Paradossalmente, di contro, abbiamo la radio che ormai sempre più spesso, sia per quel che riguarda le radio private che le reti pubbliche, attraverso il mezzo della “radiovisione” mandano in video i loro programmi e anzi, in alcuni casi le stesse trasmissioni vengono praticamente adattate al video, dando loro una connotazione cross-mediale. Se il fenomeno della radiovisione, che ha in RTL 102,5 il suo esempio più eclatante e di successo, ma ormai cooptato anche da tantissime altre emittenti, vede semplicemente alcune telecamere fisse che inquadrano a turno gli speaker, a volte pure assonnati e arruffati intenti a condurre il programma di turno e trasmesso su canali televisivi acconci per questa cosa, c’è anche appunto un fenomeno parallelo sopra accennato.
Ci riferiamo appunto all’adattamento alla forma televisiva di trasmissioni nate in radio. Facciamo alcuni esempi che riguardano la Rai. Radio due social club, il programma condotto da Luca Barbarossa e Andrea Peroni, che va in onda appunto su Radio 2 e contemporaneamente su Rai2 e poi su Rai play, ha acquisito ormai una dimensione televisiva, attraverso una regia dedicata, un palcoscenico e l’artista che si esibisce insieme ad una band ripreso da più telecamere. Poi c’è l’attuale Happy family condotto dai gemelli di Guidonia con l’ottima Ema Stokholma, che occupa la stessa fascia oraria del programma di Barbarossa e con la medesima realizzazione radio-televisiva di cui sopra.

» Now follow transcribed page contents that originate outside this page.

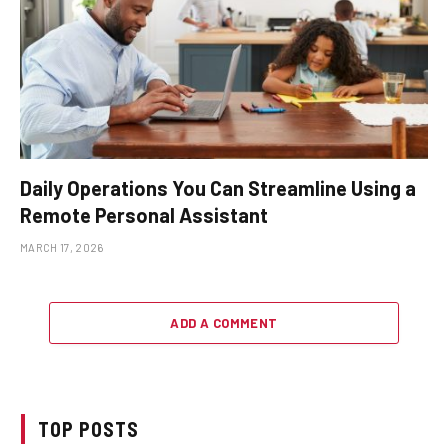
Daily Operations You Can Streamline Using a
Remote Personal Assistant
MARCH 17, 2026
ADD A COMMENT
TOP POSTS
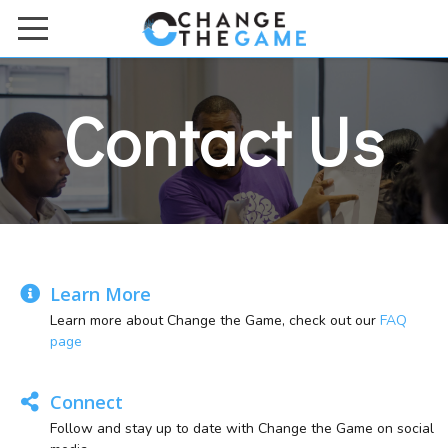
HOME
Contact Us
ACADEMIES & BOOTCAMPS
ONLINE COURSES
ABOUT US
Meet the Team
Contact Us
Learn More
Learn more about Change the Game, check out our
FAQ
FAQs
page
Work with Us
Connect
DONATE TO US
Follow and stay up to date with Change the Game on social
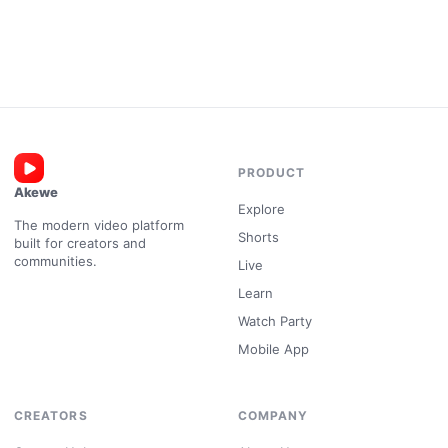
PRODUCT
Akewe
Explore
The modern video platform
Shorts
built for creators and
communities.
Live
Learn
Watch Party
Mobile App
CREATORS
COMPANY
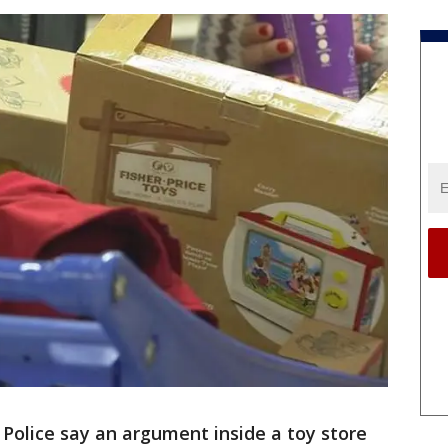
-
Police say an argument inside a toy store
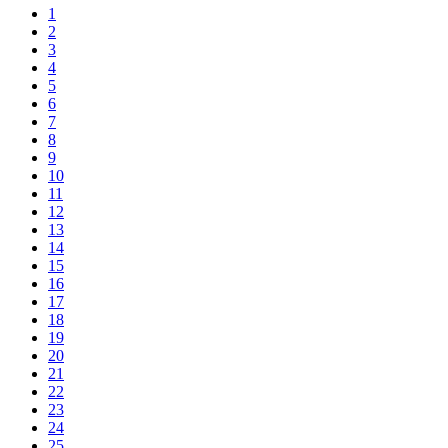
1
2
3
4
5
6
7
8
9
10
11
12
13
14
15
16
17
18
19
20
21
22
23
24
25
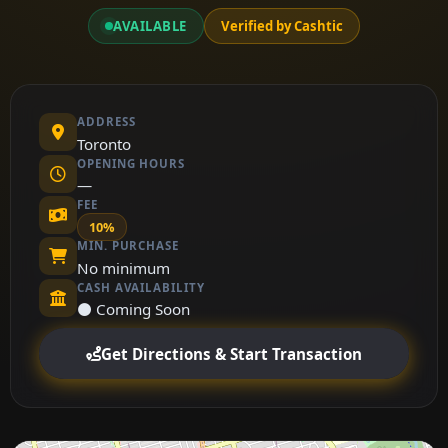
AVAILABLE
Verified by Cashtic
ADDRESS
Toronto
OPENING HOURS
—
FEE
10%
MIN. PURCHASE
No minimum
CASH AVAILABILITY
⚫ Coming Soon
Get Directions & Start Transaction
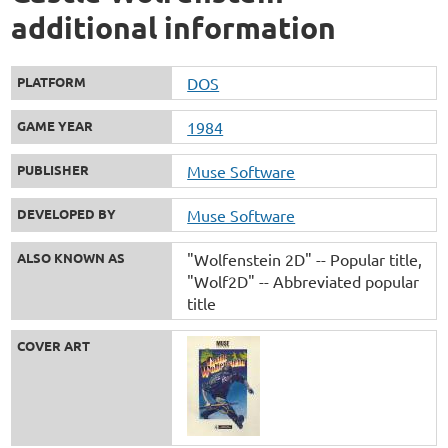
additional information
PLATFORM
DOS
GAME YEAR
1984
PUBLISHER
Muse Software
DEVELOPED BY
Muse Software
ALSO KNOWN AS
"Wolfenstein 2D" -- Popular title
"Wolf2D" -- Abbreviated popular
title
COVER ART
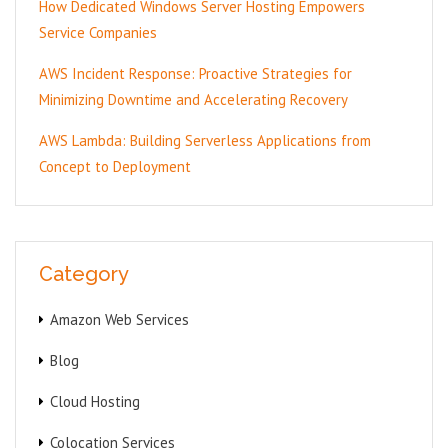
How Dedicated Windows Server Hosting Empowers
Service Companies
AWS Incident Response: Proactive Strategies for
Minimizing Downtime and Accelerating Recovery
AWS Lambda: Building Serverless Applications from
Concept to Deployment
Category
Amazon Web Services
Blog
Cloud Hosting
Colocation Services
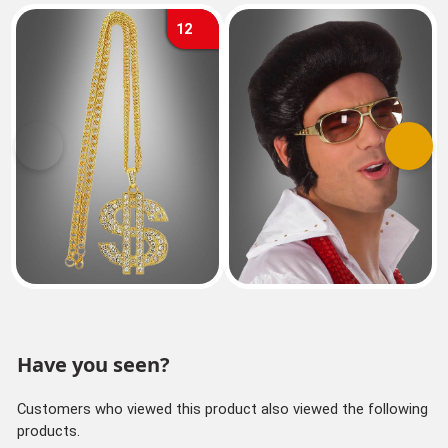
12
Previous
Next
Have you seen?
Customers who viewed this product also viewed the following
products.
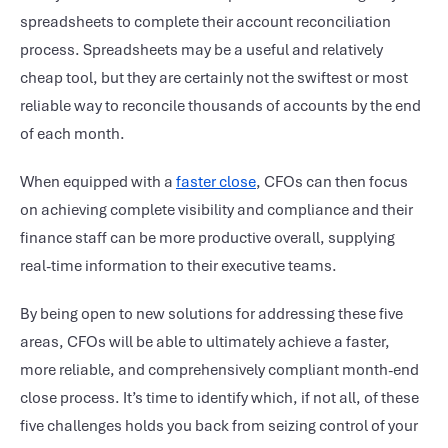
spreadsheets to complete their account reconciliation
process. Spreadsheets may be a useful and relatively
cheap tool, but they are certainly not the swiftest or most
reliable way to reconcile thousands of accounts by the end
of each month.
When equipped with a
faster close
, CFOs can then focus
on achieving complete visibility and compliance and their
finance staff can be more productive overall, supplying
real-time information to their executive teams.
By being open to new solutions for addressing these five
areas, CFOs will be able to ultimately achieve a faster,
more reliable, and comprehensively compliant month-end
close process. It’s time to identify which, if not all, of these
five challenges holds you back from seizing control of your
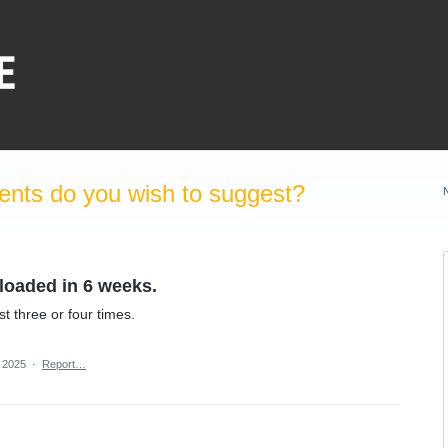
nts do you wish to suggest?
loaded in 6 weeks.
st three or four times.
, 2025
·
Report…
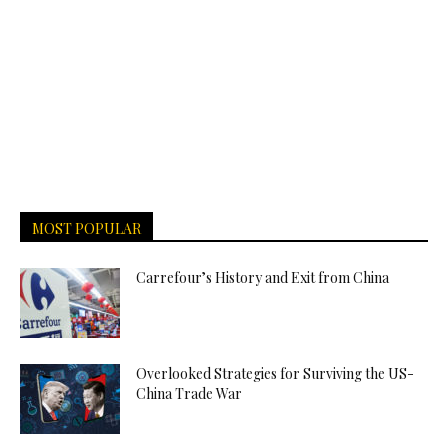
MOST POPULAR
Carrefour’s History and Exit from China
Overlooked Strategies for Surviving the US-
China Trade War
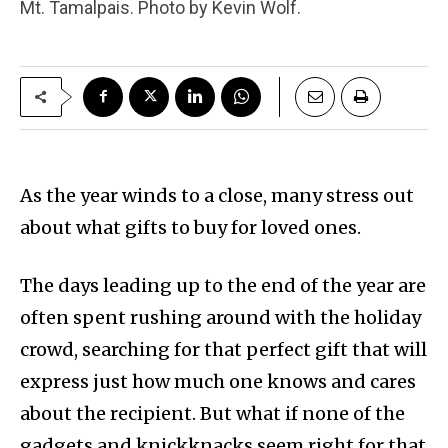
Mt. Tamalpais. Photo by Kevin Wolf.
As the year winds to a close, many stress out
about what gifts to buy for loved ones.
The days leading up to the end of the year are
often spent rushing around with the holiday
crowd, searching for that perfect gift that will
express just how much one knows and cares
about the recipient. But what if none of the
gadgets and knickknacks seem right for that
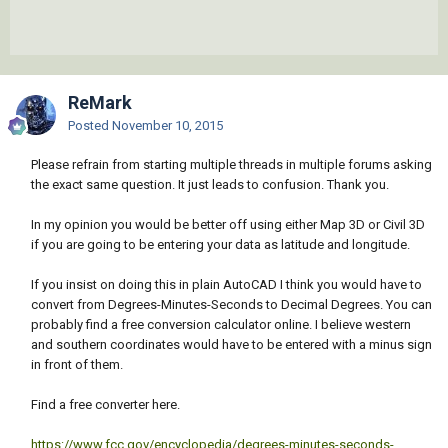
ReMark
Posted
November 10, 2015
Please refrain from starting multiple threads in multiple forums asking
the exact same question. It just leads to confusion. Thank you.
In my opinion you would be better off using either Map 3D or Civil 3D
if you are going to be entering your data as latitude and longitude.
If you insist on doing this in plain AutoCAD I think you would have to
convert from Degrees-Minutes-Seconds to Decimal Degrees. You can
probably find a free conversion calculator online. I believe western
and southern coordinates would have to be entered with a minus sign
in front of them.
Find a free converter here.
https://www.fcc.gov/encyclopedia/degrees-minutes-seconds-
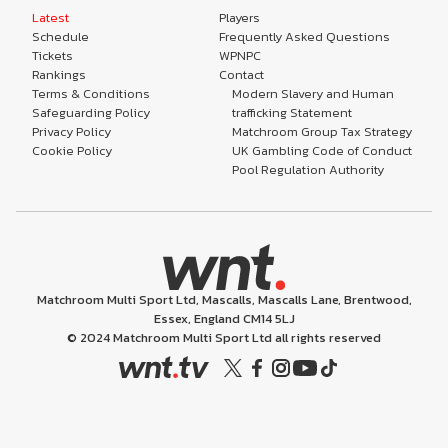
Latest
Players
Schedule
Frequently Asked Questions
Tickets
WPNPC
Rankings
Contact
Terms & Conditions
Modern Slavery and Human
Safeguarding Policy
trafficking Statement
Privacy Policy
Matchroom Group Tax Strategy
Cookie Policy
UK Gambling Code of Conduct
Pool Regulation Authority
Matchroom Multi Sport Ltd, Mascalls, Mascalls Lane, Brentwood,
Essex, England CM14 5LJ
© 2024 Matchroom Multi Sport Ltd all rights reserved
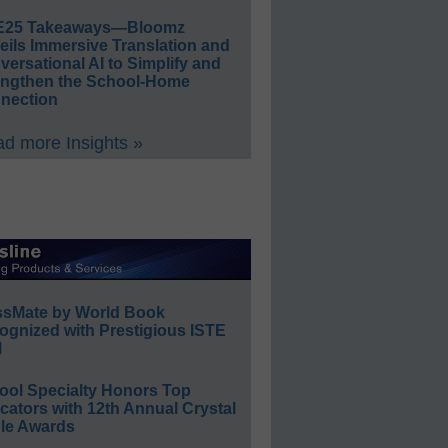
E25 Takeaways—Bloomz
eils Immersive Translation and
ersational AI to Simplify and
engthen the School-Home
nection
d more Insights »
ssMate by World Book
ognized with Prestigious ISTE
l
ool Specialty Honors Top
ators with 12th Annual Crystal
le Awards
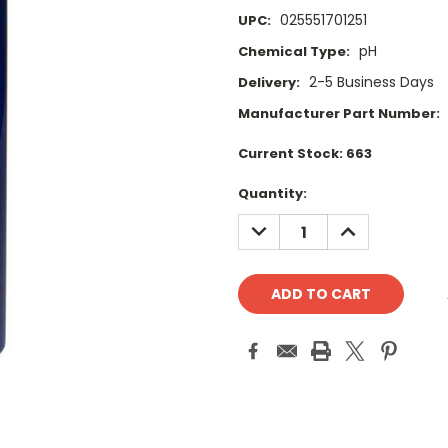
025551701251
UPC:
pH
Chemical Type:
2-5 Business Days
Delivery:
Manufacturer Part Number:
Current Stock:
663
Quantity:
DECREASE
INCREASE
QUANTITY:
QUANTITY:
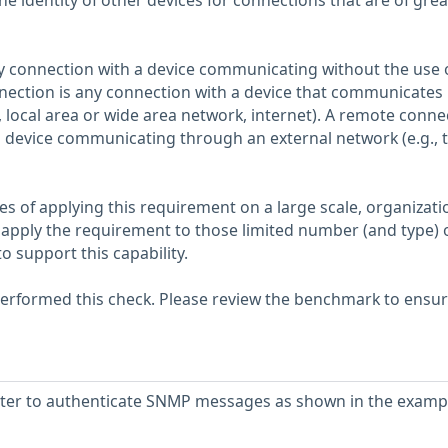
he identity of other devices for connections that are of grea
ny connection with a device communicating without the use 
nection is any connection with a device that communicates
, local area or wide area network, internet). A remote conne
a device communicating through an external network (e.g., 
es of applying this requirement on a large scale, organizati
apply the requirement to those limited number (and type) 
o support this capability.
erformed this check. Please review the benchmark to ensu
uter to authenticate SNMP messages as shown in the examp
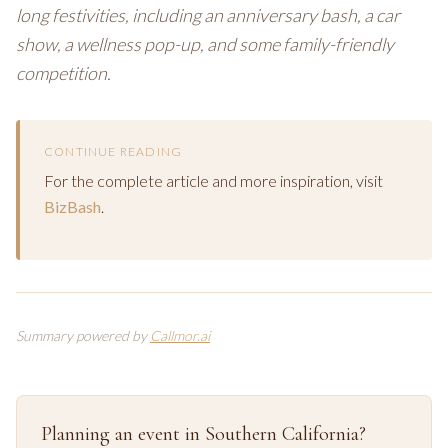
long festivities, including an anniversary bash, a car
show, a wellness pop-up, and some family-friendly
competition.
CONTINUE READING
For the complete article and more inspiration, visit
BizBash
.
Summary powered by
Callmor.ai
Planning an event in Southern California?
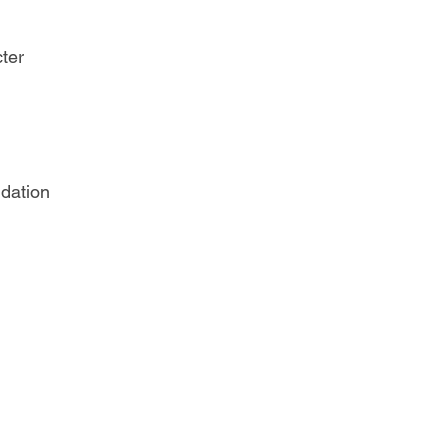
ter
dation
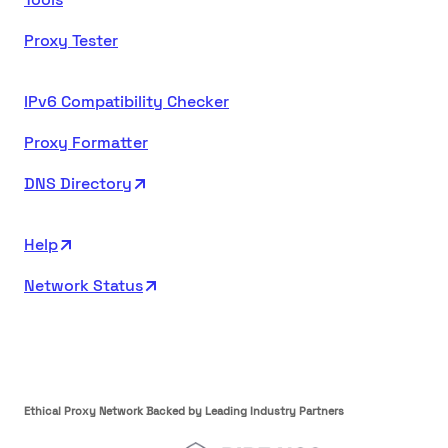
Proxy Tester
IPv6 Compatibility Checker
Proxy Formatter
DNS Directory
Help
Network Status
Ethical Proxy Network Backed by Leading Industry Partners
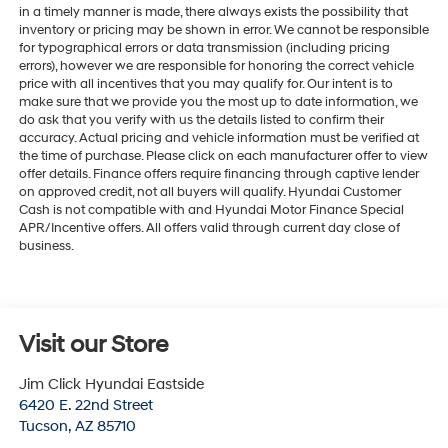
in a timely manner is made, there always exists the possibility that
inventory or pricing may be shown in error. We cannot be responsible
for typographical errors or data transmission (including pricing
errors), however we are responsible for honoring the correct vehicle
price with all incentives that you may qualify for. Our intent is to
make sure that we provide you the most up to date information, we
do ask that you verify with us the details listed to confirm their
accuracy. Actual pricing and vehicle information must be verified at
the time of purchase. Please click on each manufacturer offer to view
offer details. Finance offers require financing through captive lender
on approved credit, not all buyers will qualify. Hyundai Customer
Cash is not compatible with and Hyundai Motor Finance Special
APR/Incentive offers. All offers valid through current day close of
business.
Visit our Store
Jim Click Hyundai Eastside
6420 E. 22nd Street
Tucson
,
AZ
85710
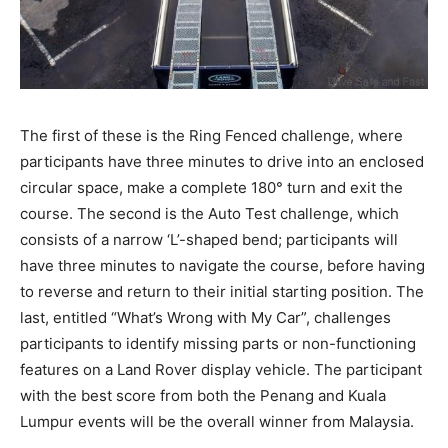
The first of these is the Ring Fenced challenge, where
participants have three minutes to drive into an enclosed
circular space, make a complete 180° turn and exit the
course. The second is the Auto Test challenge, which
consists of a narrow ‘L’-shaped bend; participants will
have three minutes to navigate the course, before having
to reverse and return to their initial starting position. The
last, entitled “What’s Wrong with My Car”, challenges
participants to identify missing parts or non-functioning
features on a Land Rover display vehicle. The participant
with the best score from both the Penang and Kuala
Lumpur events will be the overall winner from Malaysia.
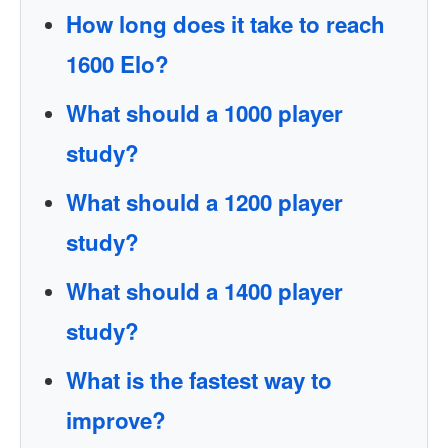
How long does it take to reach
1600 Elo?
What should a 1000 player
study?
What should a 1200 player
study?
What should a 1400 player
study?
What is the fastest way to
improve?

Assistiamo dunque negli ultimi anni ad un fenomeno per cui la radio diventa sempre di più televisione e la televisione che diventa sempre più radio, in un processo di amalgamazione dei due media sempre più evidente, processo in qualche modo amplificato dallo sviluppo della fruizione di questi contenuti grazie a smartphone, computer, palmari e tablet che rende il loro approccio più semplice. Tutto questo è un bene? E’ un male? Mah, forse semplicemente è un processo naturale ed irreversibile richiesto dalla modernità. Sta di fatto che forse il DNA dei due media, della radio e della televisione, sta ormai irrimediabilmente mutando.